INDIANAPOLIS (AP) - A Canadian scientist pleaded guilty to economic espionage and theft for sending U.S. trade secrets on a pesticide and a new food product to China and Germany, federal prosecutors said Tuesday.

Kexue Huang, 46, entered the pleas in U.S. District Court in Indianapolis. He faces a possible maximum prison sentence of 25 years.

Chinese-born Huang was indicted in June 2010 and charged under the Economic Espionage Act, which was passed in 1996 after the U.S. determined other countries were spying on private businesses. His was the eighth case nationwide under the 15-year-old law.

Huang from 2007 to 2010 delivered trade secrets on an organic pesticide he helped develop at Dow AgroSciences in Indiana to persons in Germany and China and used the stolen materials to conduct unauthorized research with the intent to help foreign universities linked to China, the Justice Department said in a news release.
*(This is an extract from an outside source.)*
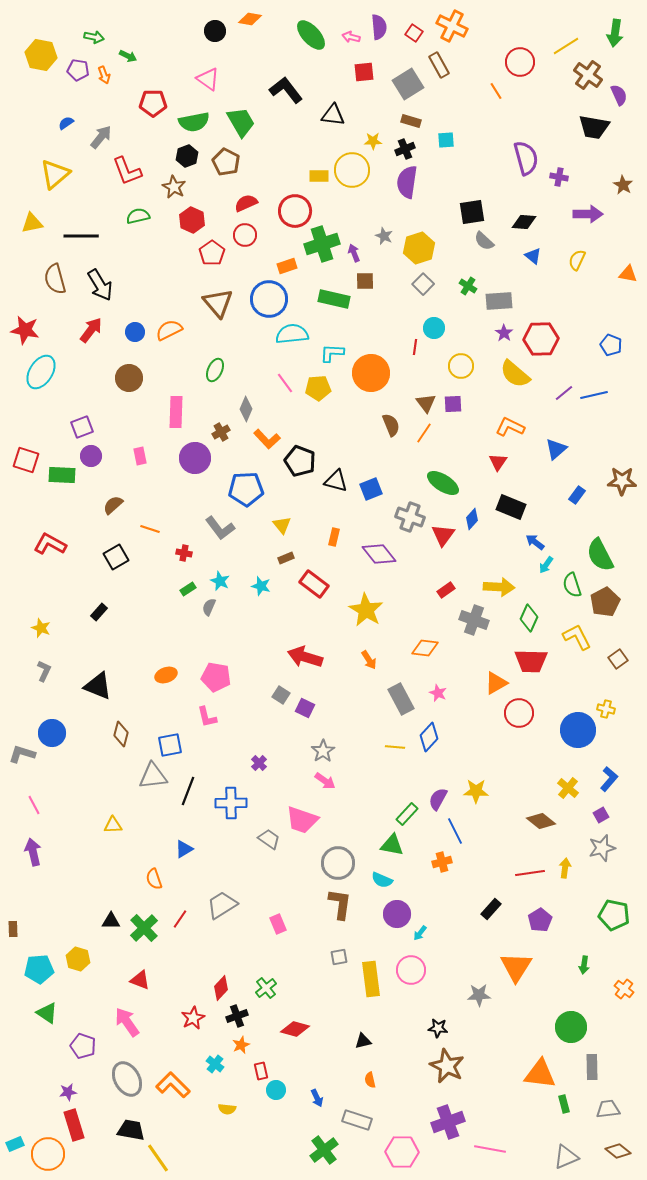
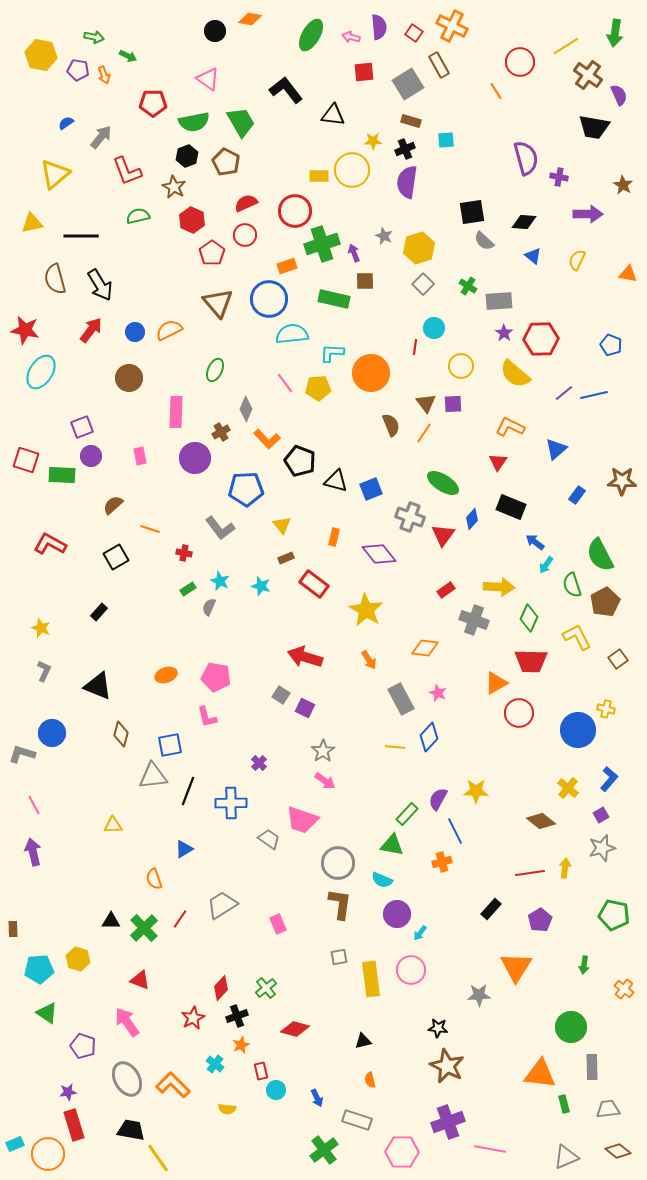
green ellipse at (311, 35): rotated 72 degrees clockwise
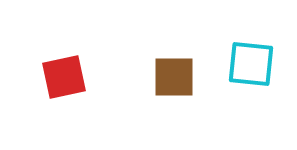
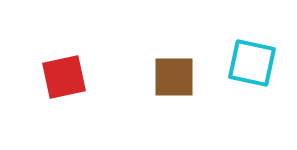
cyan square: moved 1 px right, 1 px up; rotated 6 degrees clockwise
After joining Minnetonka, Minn.-based Cargill Inc. in March 2008, Huang stole a key component to make a new food product and gave it to a student at Hunan Normal University in China, according to an indictment unsealed Tuesday.

The total loss from the charges Huang pleaded guilty to came to $17 million, but Justice Department spokesman Tim Horty said Huang was responsible for a total of $300 million in losses.